Give again, word for word, each line below starting at the one that contains "du crédit comme Empruntis" and ending at the one that contains "termes de vos".
┌──
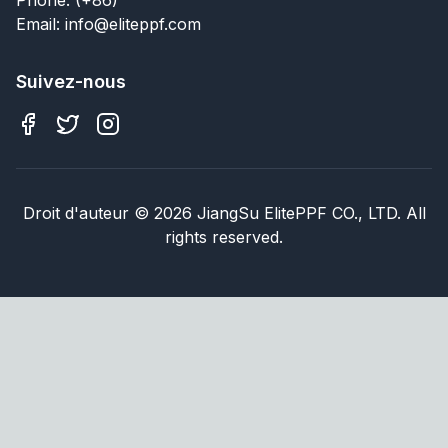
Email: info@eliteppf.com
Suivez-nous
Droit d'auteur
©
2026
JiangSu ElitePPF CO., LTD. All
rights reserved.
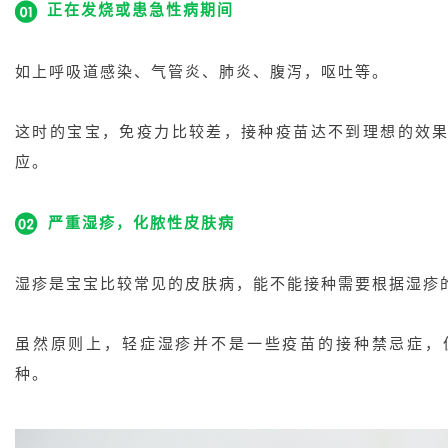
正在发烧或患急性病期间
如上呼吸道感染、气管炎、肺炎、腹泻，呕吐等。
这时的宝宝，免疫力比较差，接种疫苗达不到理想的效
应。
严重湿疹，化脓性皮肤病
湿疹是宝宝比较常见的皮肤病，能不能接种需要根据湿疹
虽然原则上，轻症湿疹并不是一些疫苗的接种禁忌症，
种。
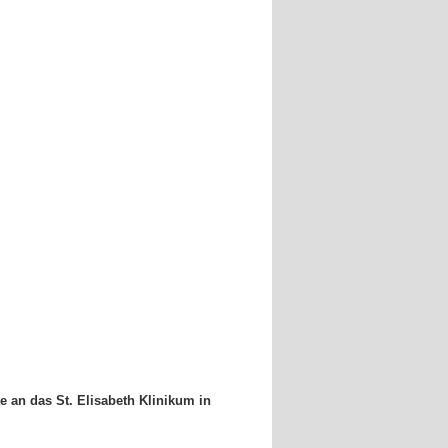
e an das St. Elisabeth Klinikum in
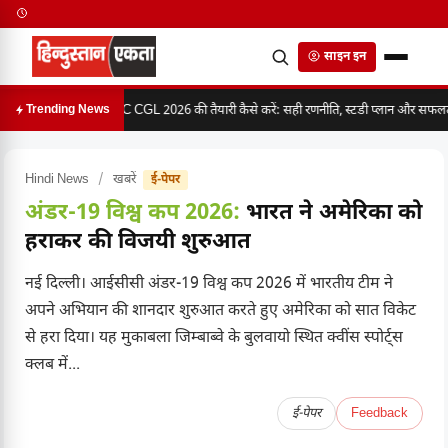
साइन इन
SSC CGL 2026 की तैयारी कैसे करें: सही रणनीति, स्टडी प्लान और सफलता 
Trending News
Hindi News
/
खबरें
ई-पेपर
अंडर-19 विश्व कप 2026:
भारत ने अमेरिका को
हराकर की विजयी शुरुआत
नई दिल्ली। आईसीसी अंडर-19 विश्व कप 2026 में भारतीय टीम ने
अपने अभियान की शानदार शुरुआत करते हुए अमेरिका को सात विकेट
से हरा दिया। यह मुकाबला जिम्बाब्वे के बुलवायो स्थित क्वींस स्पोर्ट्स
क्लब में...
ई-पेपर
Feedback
└──
┌──
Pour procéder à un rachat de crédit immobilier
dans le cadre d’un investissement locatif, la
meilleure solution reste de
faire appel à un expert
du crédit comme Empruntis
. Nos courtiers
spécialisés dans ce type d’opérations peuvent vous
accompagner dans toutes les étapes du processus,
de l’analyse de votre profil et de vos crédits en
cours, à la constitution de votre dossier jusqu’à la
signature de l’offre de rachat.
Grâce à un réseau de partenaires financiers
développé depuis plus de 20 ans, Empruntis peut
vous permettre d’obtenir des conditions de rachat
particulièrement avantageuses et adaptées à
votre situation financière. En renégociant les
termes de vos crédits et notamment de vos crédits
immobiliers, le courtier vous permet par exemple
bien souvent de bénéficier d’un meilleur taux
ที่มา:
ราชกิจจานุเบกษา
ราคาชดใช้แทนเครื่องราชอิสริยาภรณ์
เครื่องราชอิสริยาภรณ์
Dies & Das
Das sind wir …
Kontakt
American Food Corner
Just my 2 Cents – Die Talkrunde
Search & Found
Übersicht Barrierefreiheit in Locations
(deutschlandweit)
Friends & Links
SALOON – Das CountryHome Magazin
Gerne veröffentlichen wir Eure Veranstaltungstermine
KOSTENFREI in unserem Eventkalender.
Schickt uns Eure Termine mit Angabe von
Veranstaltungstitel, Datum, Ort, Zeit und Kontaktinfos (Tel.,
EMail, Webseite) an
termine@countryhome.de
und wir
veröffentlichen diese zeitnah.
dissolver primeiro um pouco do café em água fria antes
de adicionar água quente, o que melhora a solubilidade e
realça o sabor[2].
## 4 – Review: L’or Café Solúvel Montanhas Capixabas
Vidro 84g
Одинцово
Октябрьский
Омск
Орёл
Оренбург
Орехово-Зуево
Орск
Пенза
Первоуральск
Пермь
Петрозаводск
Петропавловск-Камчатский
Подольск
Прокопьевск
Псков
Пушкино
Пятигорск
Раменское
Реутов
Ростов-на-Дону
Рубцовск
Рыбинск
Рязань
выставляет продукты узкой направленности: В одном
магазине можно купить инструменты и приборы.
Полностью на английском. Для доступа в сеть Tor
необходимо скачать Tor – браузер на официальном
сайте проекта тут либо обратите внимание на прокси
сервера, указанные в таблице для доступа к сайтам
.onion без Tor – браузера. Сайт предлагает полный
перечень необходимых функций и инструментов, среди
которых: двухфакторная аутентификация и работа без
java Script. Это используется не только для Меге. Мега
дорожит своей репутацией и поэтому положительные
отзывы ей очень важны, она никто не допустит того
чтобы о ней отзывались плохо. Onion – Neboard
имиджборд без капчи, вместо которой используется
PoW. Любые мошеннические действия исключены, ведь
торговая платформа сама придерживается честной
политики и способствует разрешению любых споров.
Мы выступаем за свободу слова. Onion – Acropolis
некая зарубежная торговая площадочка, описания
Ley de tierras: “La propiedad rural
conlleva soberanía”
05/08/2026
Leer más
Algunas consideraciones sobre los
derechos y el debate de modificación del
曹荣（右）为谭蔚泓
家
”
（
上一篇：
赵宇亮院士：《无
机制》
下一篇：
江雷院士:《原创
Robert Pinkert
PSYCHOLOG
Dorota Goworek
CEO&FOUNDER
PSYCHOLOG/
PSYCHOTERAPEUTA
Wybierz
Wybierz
└──
__Your solution__
du crédit comme Empruntis
. Nos courtiers
spécialisés dans ce type d’opérations peuvent vous
accompagner dans toutes les étapes du processus,
de l’analyse de votre profil et de vos crédits en
cours, à la constitution de votre dossier jusqu’à la
signature de l’offre de rachat.
Grâce à un réseau de partenaires financiers
développé depuis plus de 20 ans, Empruntis peut
vous permettre d’obtenir des conditions de rachat
particulièrement avantageuses et adaptées à
votre situation financière. En renégociant les
termes de vos crédits et notamment de vos crédits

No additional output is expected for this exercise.